California’s Stem Cell Agency Considers “Editing” Human Embryos

Biopolitical Times

A committee of California’s state stem cell agency met on February 4 to consider whether it should fund genetic editing of human embryos, and if so, whether such experiments require any change of its rules or regulations.

Back in 2004, 59% of Californians voted to allocate $3 billion of public money to establish the California Institute for Regenerative Medicine (CIRM), persuaded by promises that stem cell-based cures were imminent, and by frustration about the Bush administration’s restrictions on federal funding of techniques that destroyed human embryos. Now, as CIRM considers whether to underwrite research involving the genetic modification of human embryos, decisions at the federal level are again playing a role. National Institutes of Health director Francis Collins said in April 2015 that it won’t fund such research because “altering the human germline in embryos for clinical purposes….has been viewed almost universally as a line that should not be crossed.”

CIRM’s mandate to support research that can’t be federally funded was mentioned several times during the February 4 Standards Working Group meeting. According to CIRM staffer Geoff Lomax, current agency regulations allow research using human embryos, but prohibit their reproductive use. Much of the discussion at the meeting focused on identifying questions that new gene editing techniques raise about the conduct of such research. The resulting list of issues includes whether the research should be funded at all, and if so, how the use of modified embryos to initiate a pregnancy could be prevented. New considerations about informed consent from people donating gametes and embryos for research were also raised. As a next step, a subcommittee will examine the identified issues and draft recommendations that the Standards Working Group will consider and then pass on to CIRM’s governing board.

The meeting was live-streamed, but the audio quality was so poor that remote participation was quite challenging. David Jensen’s California Stem Cell Report coverage of the meeting here and here includes the complete list of identified questions as provided by CIRM. An account by Kevin McCormack, CIRM's Senior Director of Public Communications and Patient Advocate Outreach, can be found here. And writing at Stat, Charles Piller put CIRM’s deliberations in a broader policy context.

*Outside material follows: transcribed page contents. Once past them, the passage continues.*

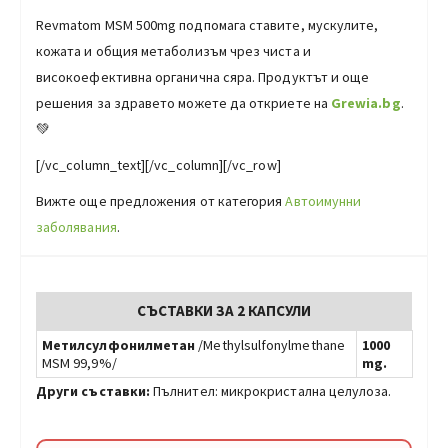
Revmatom MSM 500mg подпомага ставите, мускулите,
кожата и общия метаболизъм чрез чиста и
високоефективна органична сяра. Продуктът и още
решения за здравето можете да откриете на
Grewia.bg
.
💚
[/vc_column_text][/vc_column][/vc_row]
Вижте още предложения от категория
Автоимунни
заболявания
.
СЪСТАВКИ ЗА 2 КАПСУЛИ
Метилсулфонилметан
/Methylsulfonylmethane
1000
MSM 99,9%/
mg.
Други съставки:
Пълнител: микрокристална целулоза.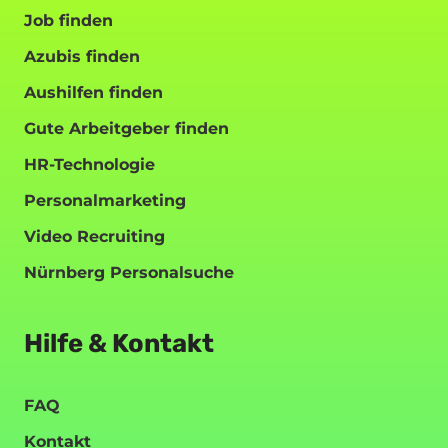
Job finden
Azubis finden
Aushilfen finden
Gute Arbeitgeber finden
HR-Technologie
Personalmarketing
Video Recruiting
Nürnberg Personalsuche
Hilfe & Kontakt
FAQ
Kontakt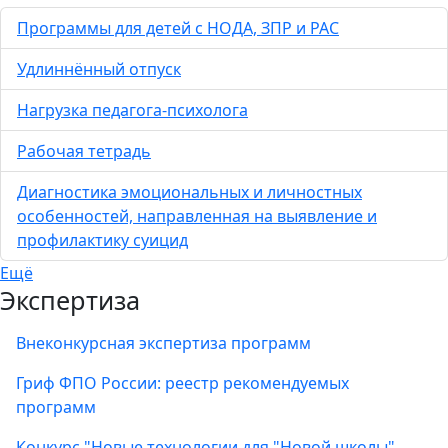
Программы для детей с НОДА, ЗПР и РАС
Удлиннённый отпуск
Нагрузка педагога-психолога
Рабочая тетрадь
Диагностика эмоциональных и личностных
особенностей, направленная на выявление и
профилактику суицид
Ещё
Экспертиза
Внеконкурсная экспертиза программ
Гриф ФПО России: реестр рекомендуемых
программ
Конкурс "Новые технологии для "Новой школы"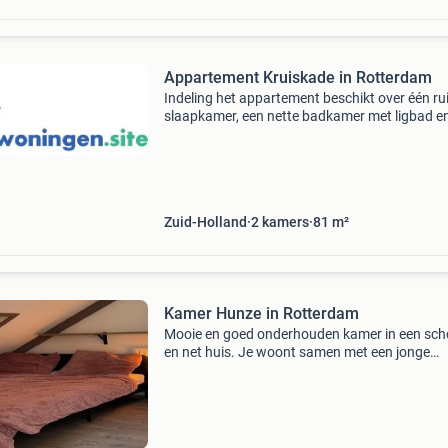
Appartement Kruiskade in Rotterdam
Indeling het appartement beschikt over één r
slaapkamer, een nette badkamer met ligbad e
praktische indeling met volop mogelijkheden 
woning geheel naar eigen smaak in te richten.
cen
Zuid-Holland
2
kamers
81
m²
Kamer Hunze in Rotterdam
Mooie en goed onderhouden kamer in een sc
en net huis. Je woont samen met een jonge
werkende professional die waarde hecht aan 
rustige, opgeruimde en respectvolle
woonomgeving. De woning ligt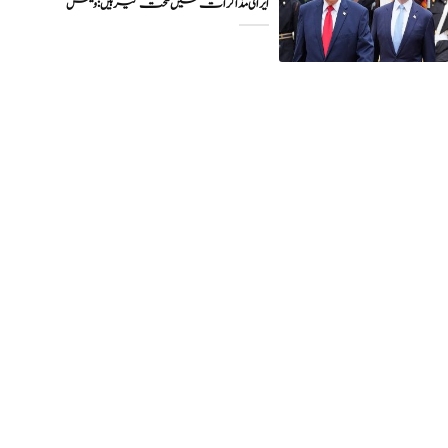
ایرانی مذاکرات میں سخت گیر ہیں: وینس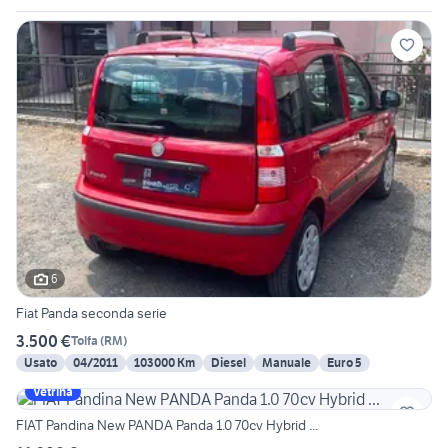
6
Fiat Panda seconda serie
3.500 €
Tolfa
(
RM
)
Usato
04/2011
103000 Km
Diesel
Manuale
Euro 5
Vetrina
FIAT Pandina New PANDA Panda 1.0 70cv Hybrid ...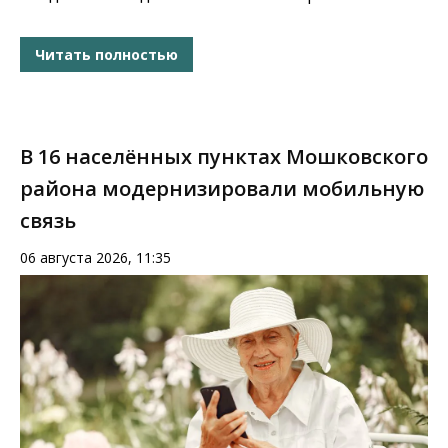
Читать полностью
В 16 населённых пунктах Мошковского
района модернизировали мобильную
связь
06 августа 2026, 11:35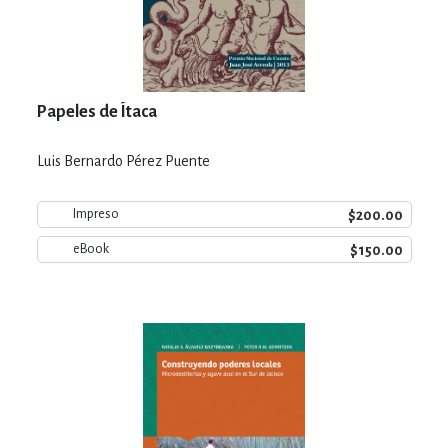
Papeles de Ítaca
Luis Bernardo Pérez Puente
$200.00
Impreso
$150.00
eBook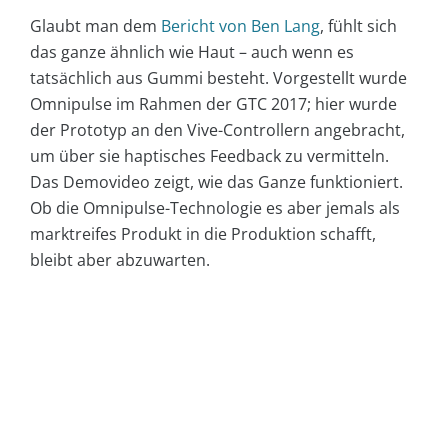
Glaubt man dem
Bericht von Ben Lang
, fühlt sich
das ganze ähnlich wie Haut – auch wenn es
tatsächlich aus Gummi besteht. Vorgestellt wurde
Omnipulse im Rahmen der GTC 2017; hier wurde
der Prototyp an den Vive-Controllern angebracht,
um über sie haptisches Feedback zu vermitteln.
Das Demovideo zeigt, wie das Ganze funktioniert.
Ob die Omnipulse-Technologie es aber jemals als
marktreifes Produkt in die Produktion schafft,
bleibt aber abzuwarten.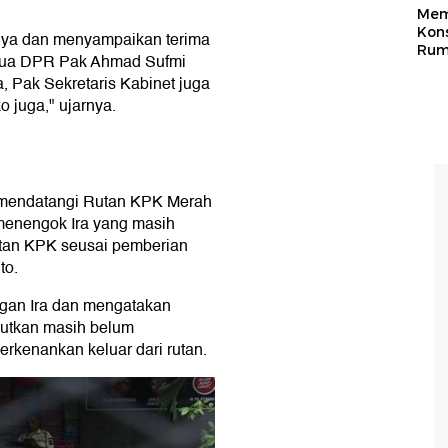
Mem
Kons
 ya dan menyampaikan terima
Rum
etua DPR Pak Ahmad Sufmi
 Pak Sekretaris Kabinet juga
 juga," ujarnya.
, mendatangi Rutan KPK Merah
 menengok Ira yang masih
utan KPK seusai pemberian
to.
gan Ira dan mengatakan
ebutkan masih belum
erkenankan keluar dari rutan.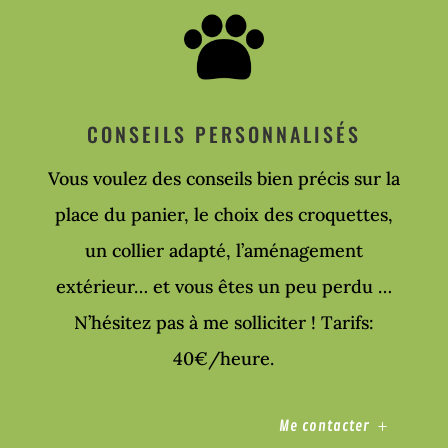
CONSEILS PERSONNALISÉS
Vous voulez des conseils bien précis sur la
place du panier, le choix des croquettes,
un collier adapté, l’aménagement
extérieur… et vous êtes un peu perdu …
N’hésitez pas à me solliciter ! Tarifs:
40€/heure.
Me contacter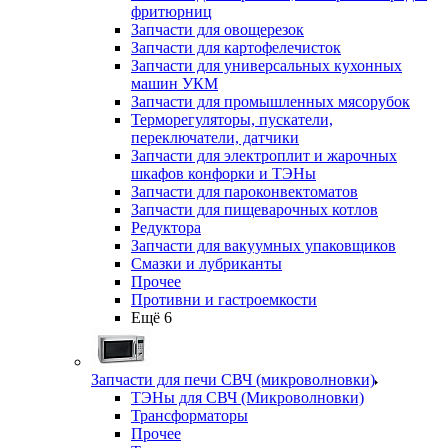
фритюрниц
Запчасти для овощерезок
Запчасти для картофелечисток
Запчасти для универсальных кухонных
машин УКМ
Запчасти для промышленных мясорубок
Терморегуляторы, пускатели,
переключатели, датчики
Запчасти для электроплит и жарочных
шкафов конфорки и ТЭНы
Запчасти для пароконвектоматов
Запчасти для пищеварочных котлов
Редуктора
Запчасти для вакуумных упаковщиков
Смазки и лубриканты
Прочее
Противни и гастроемкости
Ещё 6
Запчасти для печи СВЧ (микроволновки)
ТЭНы для СВЧ (Микроволновки)
Трансформаторы
Прочее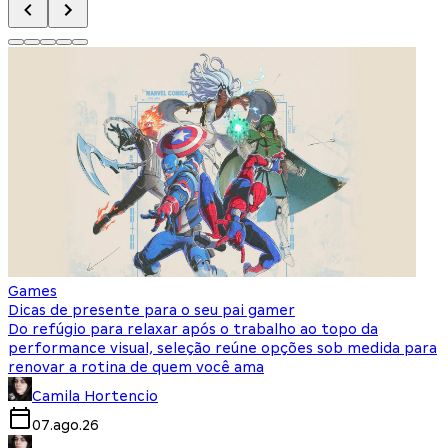
Games
Dicas de presente para o seu pai gamer
Do refúgio para relaxar após o trabalho ao topo da
performance visual, seleção reúne opções sob medida para
renovar a rotina de quem você ama
Camila Hortencio
07.ago.26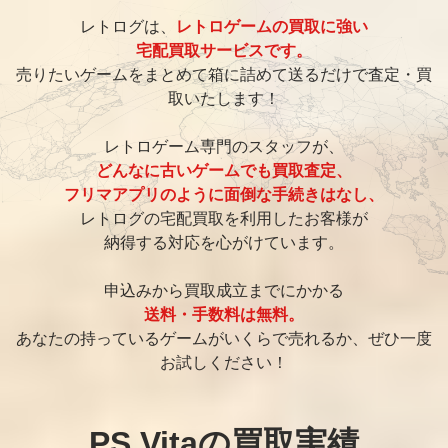
レトログは、
レトロゲームの買取に強い
宅配買取サービスです。
売りたいゲームをまとめて箱に詰めて送るだけで査定・買
取いたします！
レトロゲーム専門のスタッフが、
どんなに古いゲームでも買取査定、
フリマアプリのように面倒な手続きはなし、
レトログの宅配買取を利用したお客様が
納得する対応を心がけています。
申込みから買取成立までにかかる
送料・手数料は無料。
あなたの持っているゲームがいくらで売れるか、ぜひ一度
お試しください！
PS Vitaの買取実績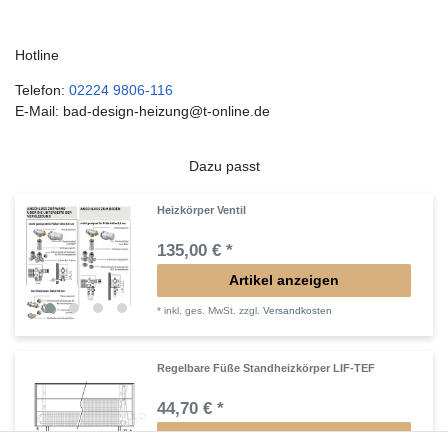
Hotline
Telefon:
02224 9806-116
E-Mail: bad-design-heizung@t-online.de
Dazu passt
Heizkörper Ventil
135,00 € *
Artikel anzeigen
*
inkl. ges. MwSt.
zzgl.
Versandkosten
Regelbare Füße Standheizkörper LIF-TEF
44,70 € *
Artikel anzeigen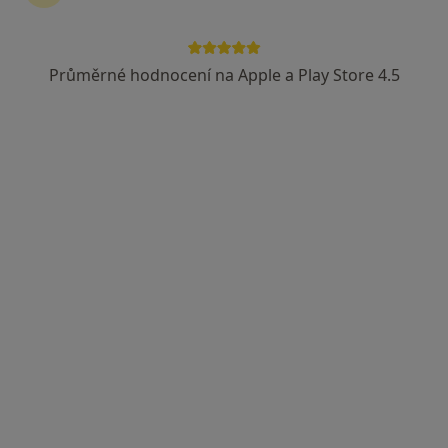
Průměrné hodnocení na Apple a Play Store 4.5
Centrum Oculus s.r.o. Operace očních
víček
Oční lékař, Plastický chirurg
Sady Komenského 1/605, Český Těšín
•
Mapa
Centrum Oculus s.r.o. Operace očních víček
Tato klinika nemá specialisty s dostupnými termíny v online kalendáři
Zobrazit profil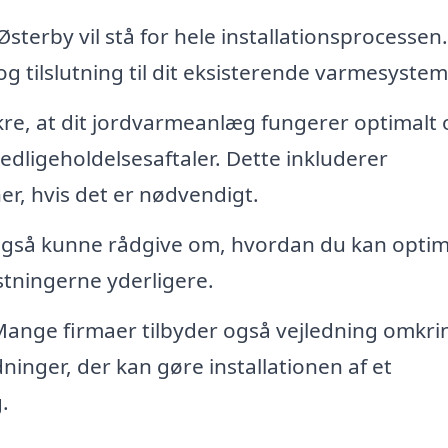
Østerby vil stå for hele installationsprocessen
og tilslutning til dit eksisterende varmesystem
kre, at dit jordvarmeanlæg fungerer optimalt 
vedligeholdelsesaftaler. Dette inkluderer
r, hvis det er nødvendigt.
 også kunne rådgive om, hvordan du kan opti
tningerne yderligere.
ange firmaer tilbyder også vejledning omkri
inger, der kan gøre installationen af et
.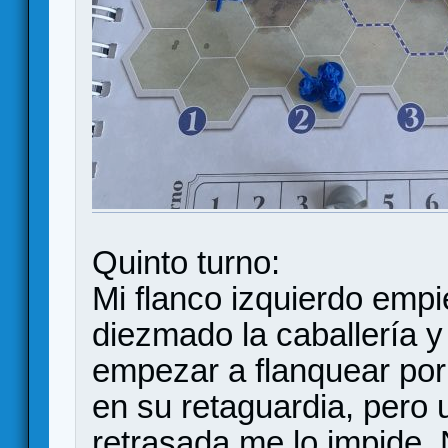
Quinto turno:
Mi flanco izquierdo emp
diezmado la caballería y l
empezar a flanquear por a
en su retaguardia, pero 
retrasada me lo impide.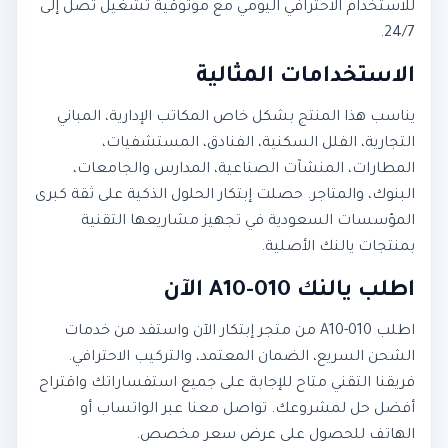
للاستخدام الاحترافي اليومي مع موثوقية تشغيل تصل إلى
24/7.
الاستخدامات المثالية
يناسب هذا المنتج بشكل خاص المكاتب الإدارية، المباني
التجارية، الفلل السكنية، الفنادق، المستشفيات،
المطارات، المنشآت الصناعية، المدارس والجامعات،
البنوك، والمتاجر. حصلت إبتكار الحلول الذكية على ثقة كبرى
المؤسسات السعودية في تجهيز مشاريعها التقنية
بمنتجات يالنك الأصلية.
اطلب يالنك A10-010 الآن
اطلب A10-010 من متجر إبتكار الآن واستفد من خدمات
الشحن السريع، الضمان المعتمد، والتركيب الاحترافي.
فريقنا التقني متاح للإجابة على جميع استفساراتك واقتراح
أفضل حل لمشروعك. تواصل معنا عبر الواتساب أو
الهاتف للحصول على عرض سعر مخصص.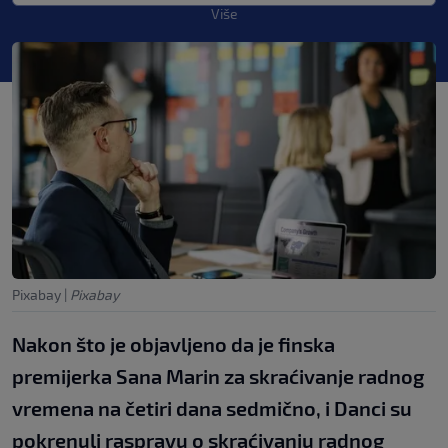
Više
Pixabay
|
Pixabay
Nakon što je objavljeno da je finska
premijerka Sana Marin za skraćivanje radnog
vremena na četiri dana sedmično, i Danci su
pokrenuli raspravu o skraćivanju radnog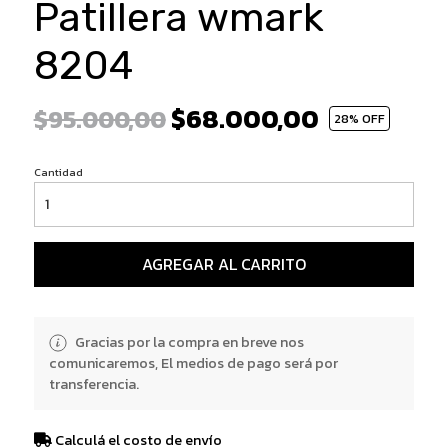
Patillera wmark
8204
$68.000,00
$95.000,00
28
% OFF
Cantidad
AGREGAR AL CARRITO
Gracias por la compra en breve nos
comunicaremos, El medios de pago será por
transferencia.
Calculá el costo de envío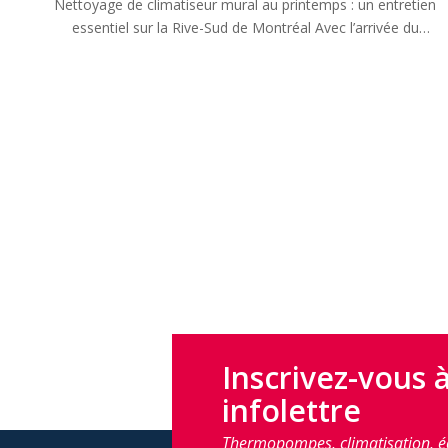
Nettoyage de climatiseur mural au printemps : un entretien
essentiel sur la Rive-Sud de Montréal Avec l’arrivée du
printemps au …
Inscrivez-vous 
infolettre
Thermopompes, climatisation, é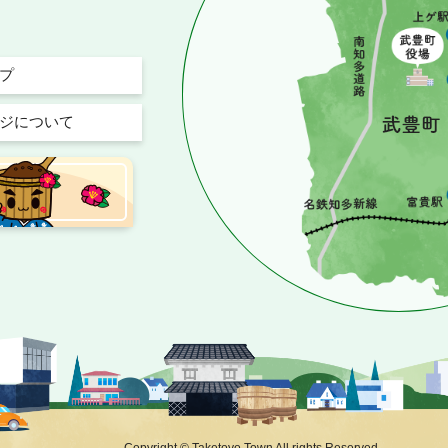
プ
ジについて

Having attended the meeting, three points stand out for me as takeaways:

  • On the final panel of the day, Charis Thompson raised key issues about CIRM’s ethical and social responsibilities. Her invited presentation included reminders that CIRM is mandated to serve not only patients with unmet medical needs, but also the taxpayers and voters of California; that disability justice experts as well as patient advocates should be consulted about gene editing directions; that CIRM should ensure that the work it funds does not exacerbate health disparities; and that if evidence of health disparities or eugenic trends emerges, “real consequences” must ensue.  She concluded by saying that “It is not `anti-science’ to note that historically, slopes are indeed slippery,” and that “California deserves – and can have – both the best science and the best ethics.”
  • Jeff Sheehy, a member of both the Standards Working Group and CIRM’s governing board, is quite concerned about the following prospect: CIRM might decide to fund research involving the genetic modification of human embryos but then have little recourse if grantees used other funds to initiate a pregnancy. “Where does our reach start and end?,” he asked. “Does it start at the purpose of the proposed research? Do we just say you can’t implant?” Sheehy suggested that if CIRM approves any grants for research that would produce modified human embryos, it include as a contractual requirement that those embryos cannot be used to initiate a pregnancy, whatever the funding source for that final (and trivial) step.  
  • Finally, an unsettling (if unsurprising) note about David Baltimore, who has played an influential role in the current controversy about germline gene editing and who chaired the organizing committee for last December’s International Summit. In previous comments about human gene editing, Baltimore has talked about responsible science; at the CIRM meeting, he came out explicitly in support of human germline modification. In his invited presentation, he said – as if this were a matter of scientific fact – that the desire for biologically related children is genetically hard-wired. He acknowledged that people at risk of transmitting genetic disease can already almost always have unaffected children in a variety of ways, and that therefore germline gene editing would at best benefit very few. But, he continued, "there are circumstances where it is the only opportunity for doing what a patient wants....To me, that’s sufficient reason to bring it to clinical use."

Composite image via CIRM and National Academies.